Il est l'image du cosmopolitisme londonien. Et le nouveau visage à la tête de la capitale britannique. Sadiq Khan, membre du parti travailliste, fils d'un chauffeur d'autobus pakistanais, a été élu maire de Londres vendredi avec 44% des votes, et une large avance sur le conservateur et fils de milliardaire Zac Goldsmith (35%). Ce quadragénaire, député de Tooting, un quartier populaire du sud de Londres où il a grandi en cité HLM, est le premier maire musulman d'une grande capitale occidentale. Il succède au trublion conservateur Boris Johnson. 

EN SAVOIR + >> Sadiq Khan élu maire de Londres

Mais Sadiq Khan a insisté avant l'élection sur le fait que sa confession n'était que l'une des composantes de sa personnalité. "Je suis Londonien, je suis Britannique (...) j'ai des origines pakistanaises, je suis un père, un mari, un supporteur de Liverpool", a-t-il lancé à l'adresse du camp adverse qui a tenté sans relâche d'instrumentaliser sa religion pour refaire son retard.

Fils d'immigré pakistanais

Zac Goldsmith, 41 ans, député du quartier résidentiel de Richmond, a notamment accusé l'ancien avocat des droits de l'Homme d'avoir fréquenté des extrémistes islamistes. Attaques qui ont été relayées par le Premier ministre David Cameron. Le Mail on Sunday, journal à scandale des conservateurs, est allé jusqu'à titrer il y a quelques jours : "Jeudi, allons-nous vraiment donner la ville la plus fantastique du monde à un Parti travailliste qui pense que les terroristes sont ses amis ?" Une question illustrée de la photo d'un autobus éventré lors des attentats terroristes qui ont frappé Londres le 7 juillet 2005.

Mais dans une ville réputée pour sa tolérance, cette stratégie a pu avoir l'effet inverse, estiment les analystes. Né en octobre 1970 dans une famille pakistanaise récemment immigrée au Royaume-Uni, Sadiq Khan a grandi en logement social avec six frères et une sœur. "Qui aurait pu croire que 45 ans plus tard, dans un pays où la politique reste l'apanage d'une certaine élite, il briguerait la mairie de Londres ?", s'interroge Doreen Lawrence, son amie et membre de la chambre des Lords. Mais ce passé modeste a aussi servi au candidat dans une capitale qui a la diversité comme étendard et aime par-dessus tout les belles histoires de réussites.
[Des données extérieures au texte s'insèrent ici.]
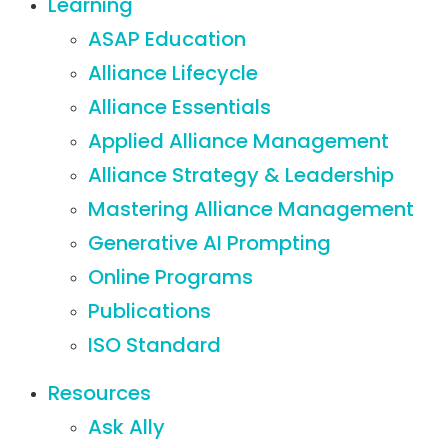
Learning
ASAP Education
Alliance Lifecycle
Alliance Essentials
Applied Alliance Management
Alliance Strategy & Leadership
Mastering Alliance Management
Generative AI Prompting
Online Programs
Publications
ISO Standard
Resources
Ask Ally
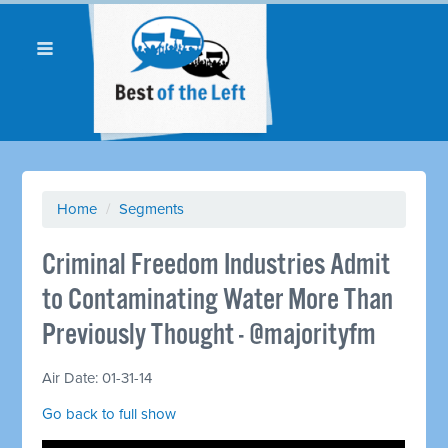
Home
/
Segments
Criminal Freedom Industries Admit
to Contaminating Water More Than
Previously Thought - @majorityfm
Air Date: 01-31-14
Go back to full show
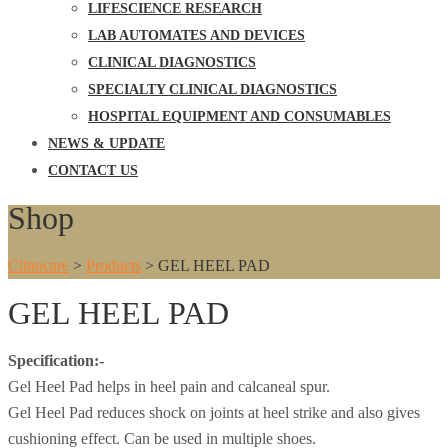
LIFESCIENCE RESEARCH
LAB AUTOMATES AND DEVICES
CLINICAL DIAGNOSTICS
SPECIALTY CLINICAL DIAGNOSTICS
HOSPITAL EQUIPMENT AND CONSUMABLES
NEWS & UPDATE
CONTACT US
Shop
Clinocare
>
Products
>
GEL HEEL PAD
GEL HEEL PAD
Specification:-
Gel Heel Pad helps in heel pain and calcaneal spur.
Gel Heel Pad reduces shock on joints at heel strike and also gives
cushioning effect. Can be used in multiple shoes.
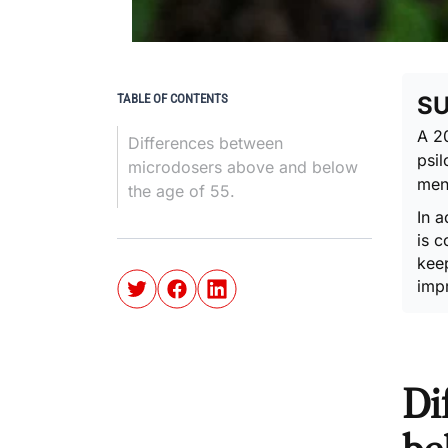
TABLE OF CONTENTS
S
A 2
Differences between
psi
microdosers above and below
ment
the age of 55.
In a
is c
keep
imp
Di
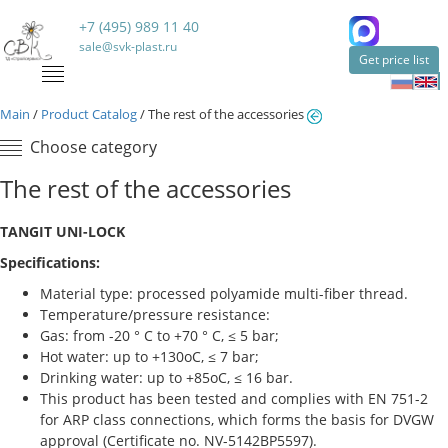
+7 (495) 989 11 40
sale@svk-plast.ru
Get price list
Main
/
Product Catalog
/
The rest of the accessories
Choose category
The rest of the accessories
TANGIT UNI-LOCK
Specifications:
Material type: processed polyamide multi-fiber thread.
Temperature/pressure resistance:
Gas: from -20 ° C to +70 ° C, ≤ 5 bar;
Hot water: up to +130oC, ≤ 7 bar;
Drinking water: up to +85oC, ≤ 16 bar.
This product has been tested and complies with EN 751-2
for ARP class connections, which forms the basis for DVGW
approval (Certificate no. NV-5142BP5597).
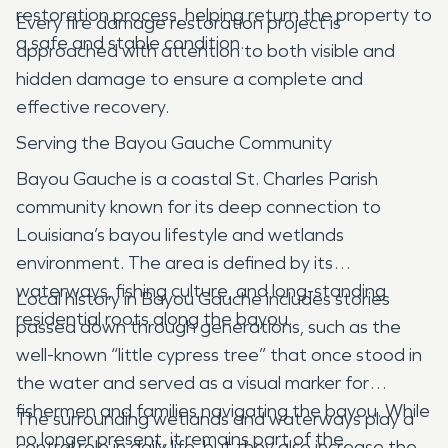
restoration process, helping return the property to
Every fire damage restoration project is
a safe and stable condition.
approached with attention to both visible and
hidden damage to ensure a complete and
effective recovery.
Serving the Bayou Gauche Community
Bayou Gauche is a coastal St. Charles Parish
community known for its deep connection to
Louisiana’s bayou lifestyle and wetlands
environment. The area is defined by its
waterways, fishing culture, and long-standing
Local history in Bayou Gauche includes stories
residential roots along the bayou.
passed down through generations, such as the
well-known “little cypress tree” that once stood in
the water and served as a visual marker for
fishermen and families navigating the bayou. While
The surrounding wetlands and waterways play a
no longer present, it remains part of the
central role in daily life, but they also increase the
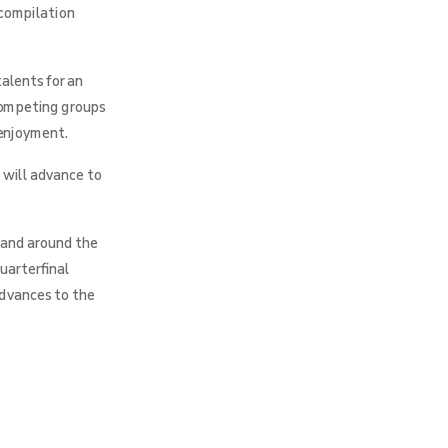
 compilation
alents for an
 competing groups
 enjoyment.
 will advance to
 and around the
uarterfinal
advances to the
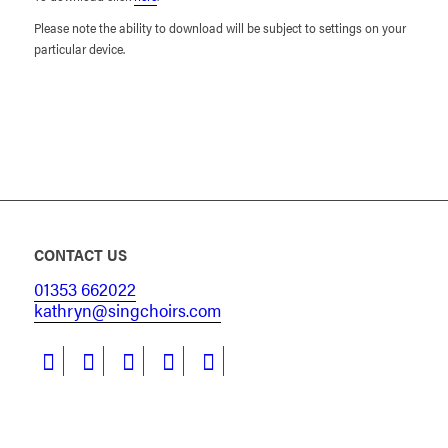
Please note the ability to download will be subject to settings on your
particular device.
CONTACT US
01353 662022
kathryn@singchoirs.com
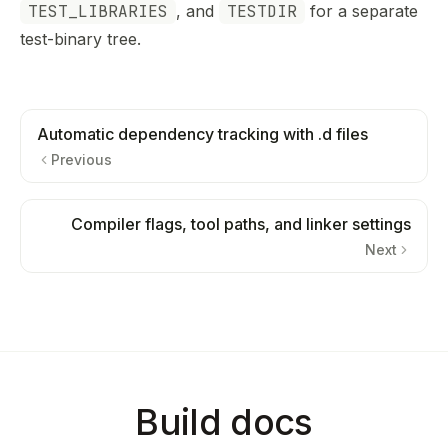
TEST_LIBRARIES
, and
TESTDIR
for a separate
test-binary tree.
Automatic dependency tracking with .d files
Previous
Compiler flags, tool paths, and linker settings
Next
Build docs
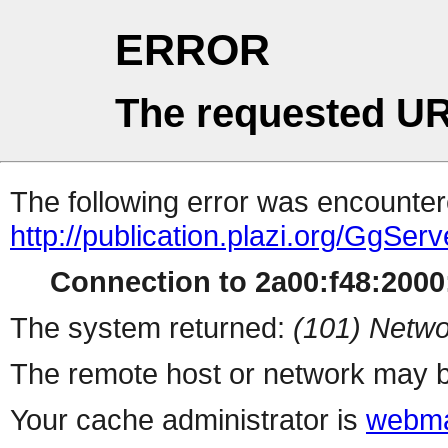
ERROR
The requested UR
The following error was encountere
http://publication.plazi.org/G
Connection to 2a00:f48:2000:
The system returned:
(101) Netwo
The remote host or network may b
Your cache administrator is
webma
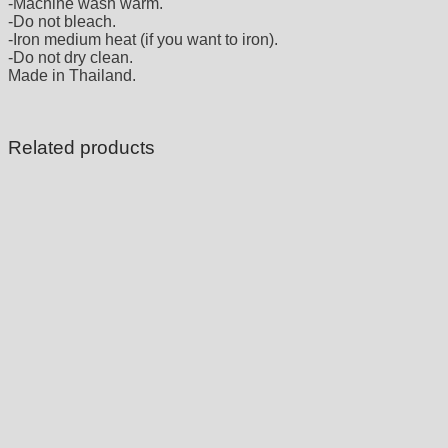
-Machine wash warm.
-Do not bleach.
-Iron medium heat (if you want to iron).
-Do not dry clean.
Made in Thailand.
Related products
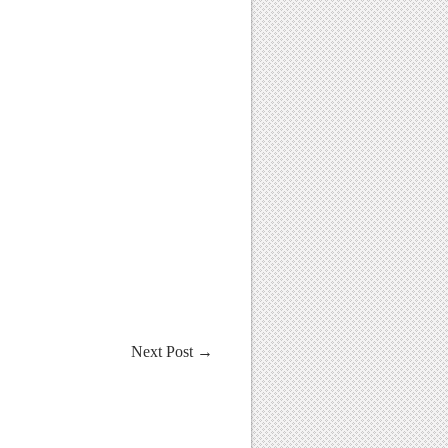
Next Post
→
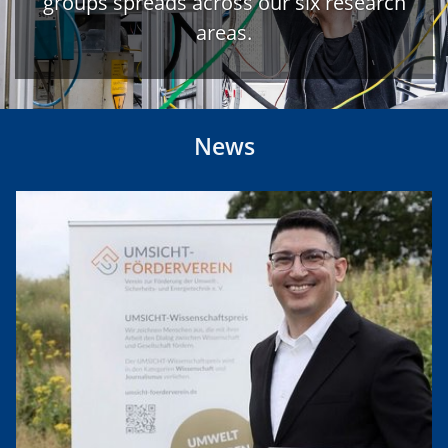
groups spreads across our six research
areas.
News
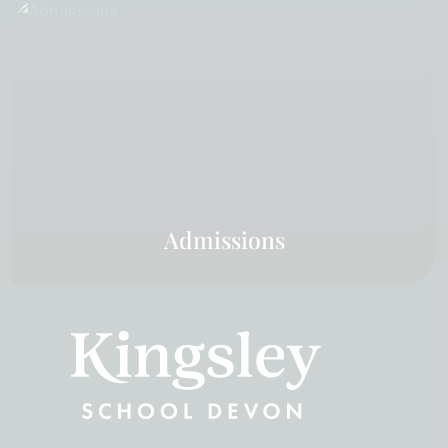
Admissions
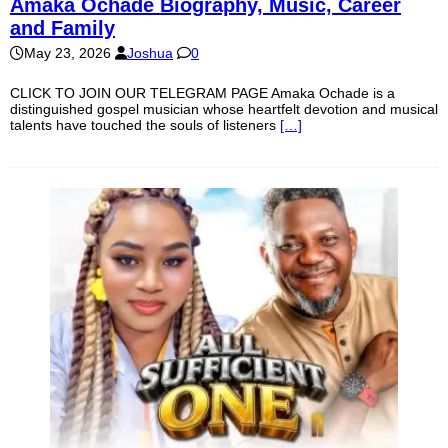
Amaka Ochade Biography, Music, Career
and Family
May 23, 2026
Joshua
0
CLICK TO JOIN OUR TELEGRAM PAGE Amaka Ochade is a
distinguished gospel musician whose heartfelt devotion and musical
talents have touched the souls of listeners
[…]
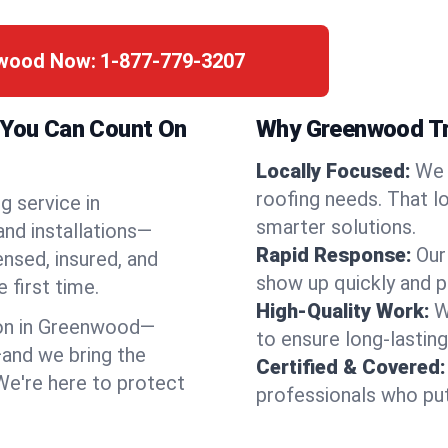
nwood Now:
1-877-779-3207
a You Can Count On
Why Greenwood Tr
Locally Focused:
We 
roofing needs. That l
g service in
smarter solutions.
nd installations—
Rapid Response:
Our
ensed, insured, and
show up quickly and p
 first time.
High-Quality Work:
W
on in Greenwood—
to ensure long-lasting
and we bring the
Certified & Covered:
 We're here to protect
professionals who put 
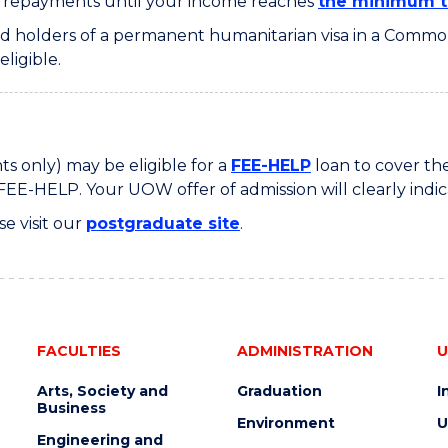
y repayments until your income reaches
the minimum t
 and holders of a permanent humanitarian visa in a Com
ligible.
s only) may be eligible for a
FEE-HELP
loan to cover the
FEE-HELP. Your UOW offer of admission will clearly indic
se visit our
postgraduate site
.
FACULTIES
ADMINISTRATION
U
Arts, Society and
Graduation
I
Business
Environment
U
Engineering and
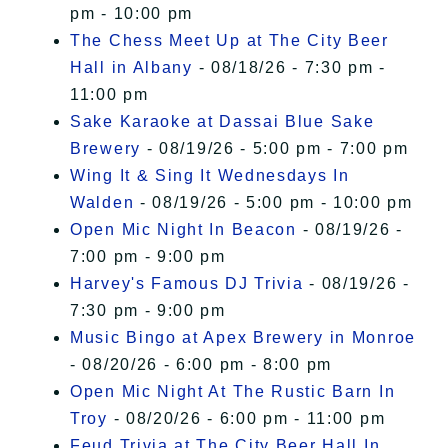
pm - 10:00 pm
The Chess Meet Up at The City Beer
Hall in Albany
- 08/18/26 - 7:30 pm -
11:00 pm
Sake Karaoke at Dassai Blue Sake
Brewery
- 08/19/26 - 5:00 pm - 7:00 pm
Wing It & Sing It Wednesdays In
Walden
- 08/19/26 - 5:00 pm - 10:00 pm
Open Mic Night In Beacon
- 08/19/26 -
7:00 pm - 9:00 pm
Harvey's Famous DJ Trivia
- 08/19/26 -
7:30 pm - 9:00 pm
Music Bingo at Apex Brewery in Monroe
- 08/20/26 - 6:00 pm - 8:00 pm
Open Mic Night At The Rustic Barn In
Troy
- 08/20/26 - 6:00 pm - 11:00 pm
Feud Trivia at The City Beer Hall In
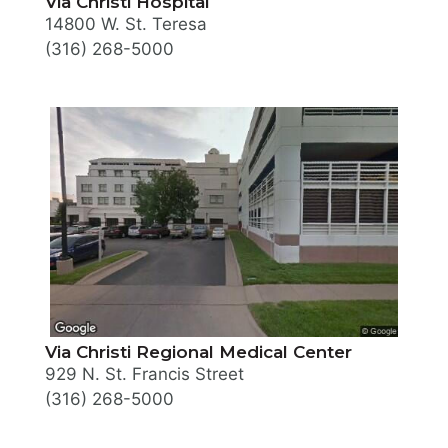
Via Christi Hospital
14800 W. St. Teresa
(316) 268-5000
Via Christi Regional Medical Center
929 N. St. Francis Street
(316) 268-5000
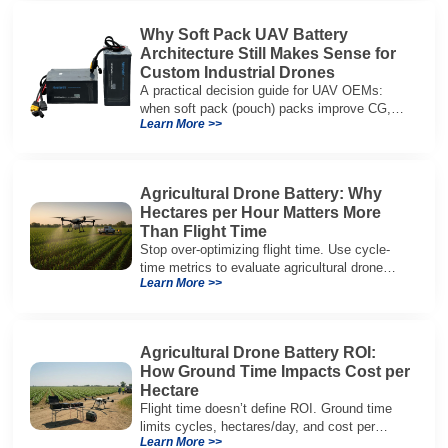
Why Soft Pack UAV Battery
Architecture Still Makes Sense for
Custom Industrial Drones
A practical decision guide for UAV OEMs:
when soft pack (pouch) packs improve CG,
Learn More >>
packaging, and integration vs cylindrical
architectures.
Agricultural Drone Battery: Why
Hectares per Hour Matters More
Than Flight Time
Stop over-optimizing flight time. Use cycle-
time metrics to evaluate agricultural drone
Learn More >>
batteries and increase hectares per hour.
Agricultural Drone Battery ROI:
How Ground Time Impacts Cost per
Hectare
Flight time doesn’t define ROI. Ground time
limits cycles, hectares/day, and cost per
Learn More >>
hectare—here’s the evaluation framework.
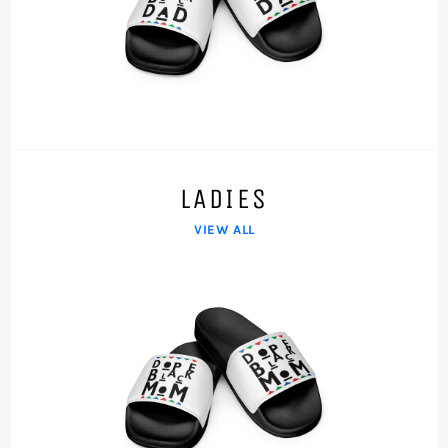
LADIES
VIEW ALL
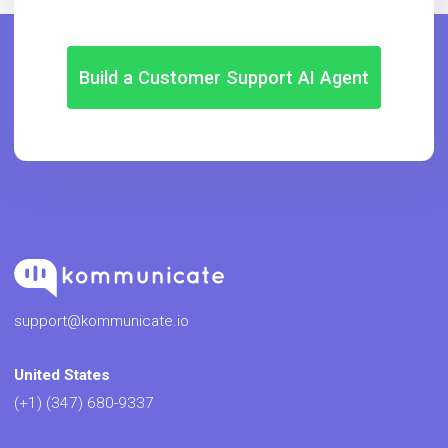
Build a Customer Support AI Agent
support@kommunicate.io
United States
(+1) (347) 680-9337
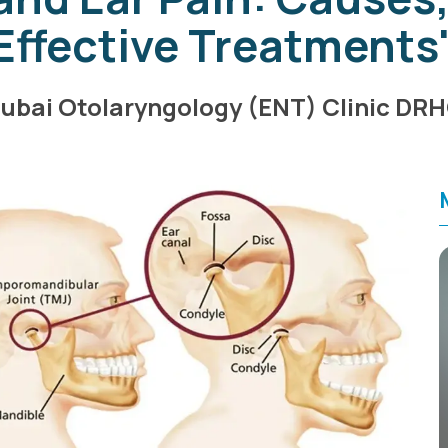
Effective Treatments
ubai Otolaryngology (ENT) Clinic DR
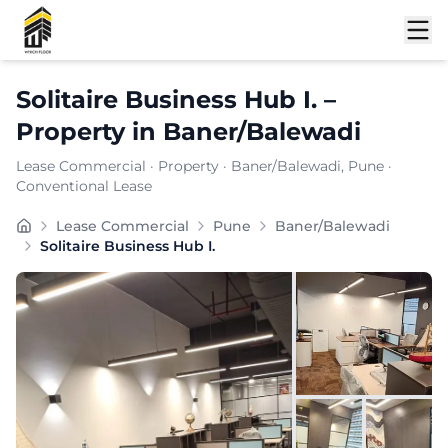
Shortlist
Solitaire Business Hub I.
–
Property
in
Baner/Balewadi
Lease Commercial
·
Property
·
Baner/Balewadi
, Pune
·
Conventional Lease
Solitaire Business Hub I is a premium commercial office
Lease Commercial
Pune
Baner/Balewadi
Carpet Area:
1144
sq. ft.
Solitaire Business Hub I.
Chargeable Area:
1660
sq. ft.
Furnishing:
Furnished
Price: ₹
199200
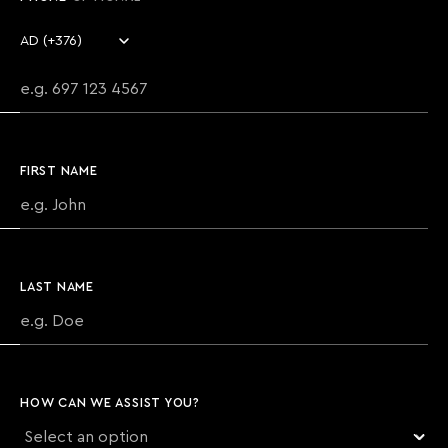
Country code
Phone number
FIRST NAME
LAST NAME
HOW CAN WE ASSIST YOU?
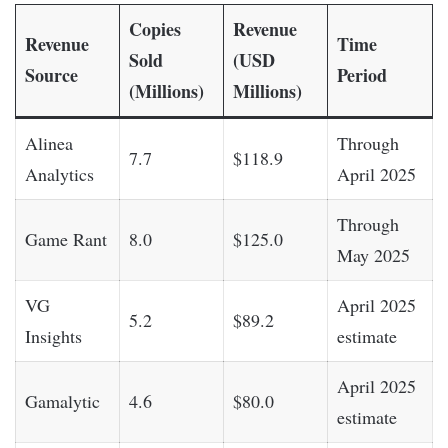
Copies
Revenue
Revenue
Time
Sold
(USD
Source
Period
(Millions)
Millions)
Alinea
Through
7.7
$118.9
Analytics
April 2025
Through
Game Rant
8.0
$125.0
May 2025
VG
April 2025
5.2
$89.2
Insights
estimate
April 2025
Gamalytic
4.6
$80.0
estimate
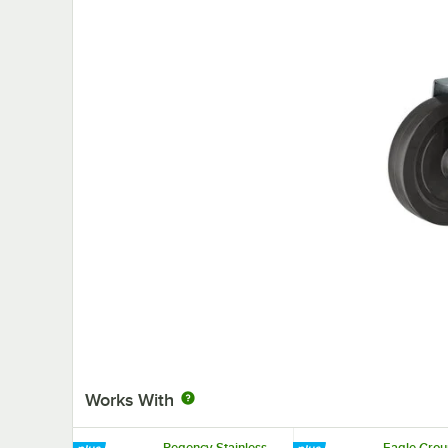
Works With
Regency Stainless
Eagle Grou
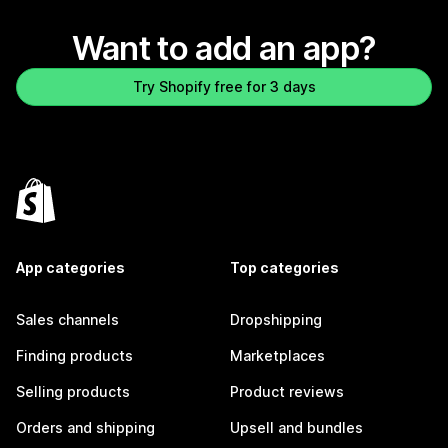
Want to add an app?
Try Shopify free for 3 days
App categories
Top categories
Sales channels
Dropshipping
Finding products
Marketplaces
Selling products
Product reviews
Orders and shipping
Upsell and bundles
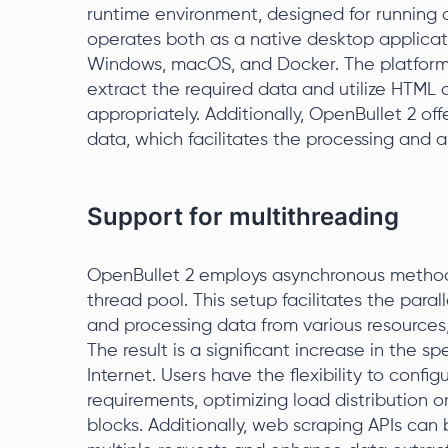
runtime environment, designed for running c
operates both as a native desktop applicat
Windows, macOS, and Docker. The platform 
extract the required data and utilize HTML
appropriately. Additionally, OpenBullet 2 offe
data, which facilitates the processing and a
Support for multithreading
OpenBullet 2 employs asynchronous method
thread pool. This setup facilitates the paral
and processing data from various resources, i
The result is a significant increase in the 
Internet. Users have the flexibility to conf
requirements, optimizing load distribution o
blocks. Additionally, web scraping APIs can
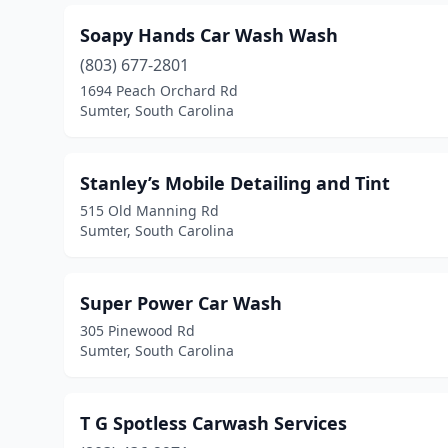
Soapy Hands Car Wash Wash
(803) 677-2801
1694 Peach Orchard Rd
Sumter, South Carolina
Stanley’s Mobile Detailing and Tint
515 Old Manning Rd
Sumter, South Carolina
Super Power Car Wash
305 Pinewood Rd
Sumter, South Carolina
T G Spotless Carwash Services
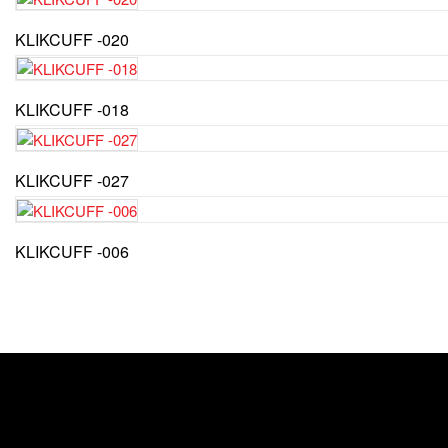
KLIKCUFF -020
KLIKCUFF -018
KLIKCUFF -027
KLIKCUFF -006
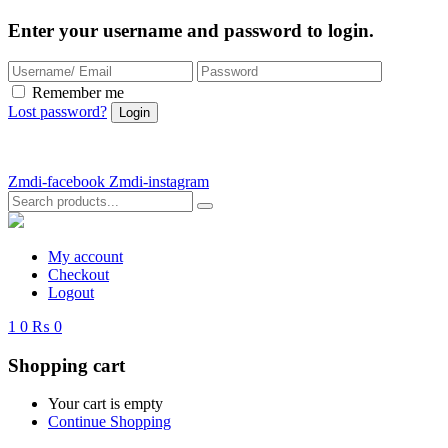
Enter your username and password to login.
Remember me
Lost password?
Zmdi-facebook
Zmdi-instagram
My account
Checkout
Logout
1
0
₨ 0
Shopping cart
Your cart is empty
Continue Shopping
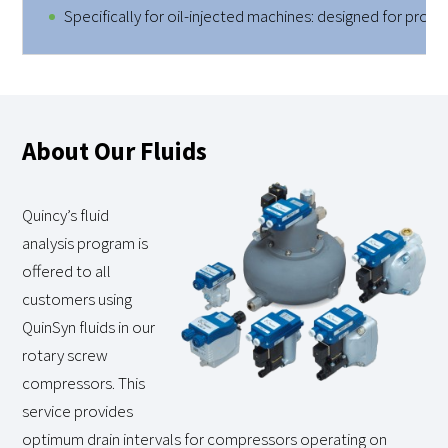
Specifically for oil-injected machines: designed for prope
About Our Fluids
Quincy’s fluid
analysis program is
offered to all
customers using
QuinSyn fluids in our
rotary screw
compressors. This
service provides
optimum drain intervals for compressors operating on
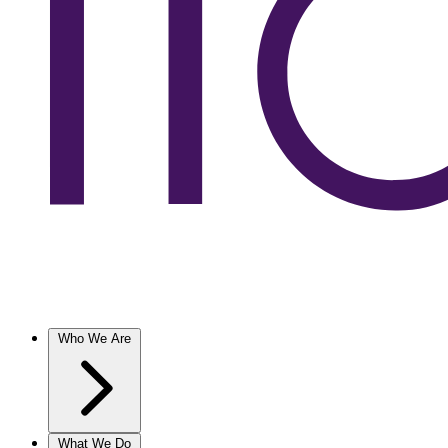
Who We Are
What We Do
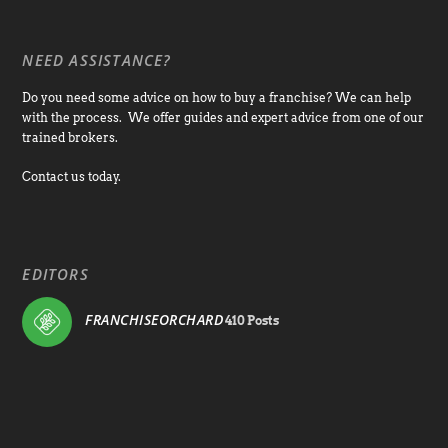
NEED ASSISTANCE?
Do you need some advice on how to buy a franchise? We can help
with the process. We offer guides and expert advice from one of our
trained brokers.
Contact us today.
EDITORS
FRANCHISEORCHARD
410 Posts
Avocat des droits de l'Homme

Sadiq Khan rappelle d'ailleurs régulièrement que son père était chauffeur d'autobus et sa mère couturière et qu'il a dormi jusqu'à l'âge de 24 ans dans un lit superposé à leur domicile. Devenu avocat, spécialiste des droits de l'Homme, il présidera pendant trois ans l'ONG Liberty. En 1994, il est élu conseiller municipal de Wandsworth, dans le sud de Londres. En 2005, il abandonne sa carrière d'avocat pour se faire élire député de Tooting, où il vit toujours, avec sa femme Saadiya, avocate, et leurs deux filles adolescentes. 

Trois ans plus tard, Gordon Brown lui offre le poste de ministre chargé des communautés, puis celui des Transports l'année suivante. Il devient le premier musulman à siéger au cabinet d'un Premier ministre britannique. Aux conservateurs qui tentent de le faire trébucher en l'accusant de proximité avec les extrémistes, il rétorque qu'il a voté pour le mariage homosexuel, ce qui lui a valu des menaces de mort, et qu'il a toujours dénoncé le radicalisme.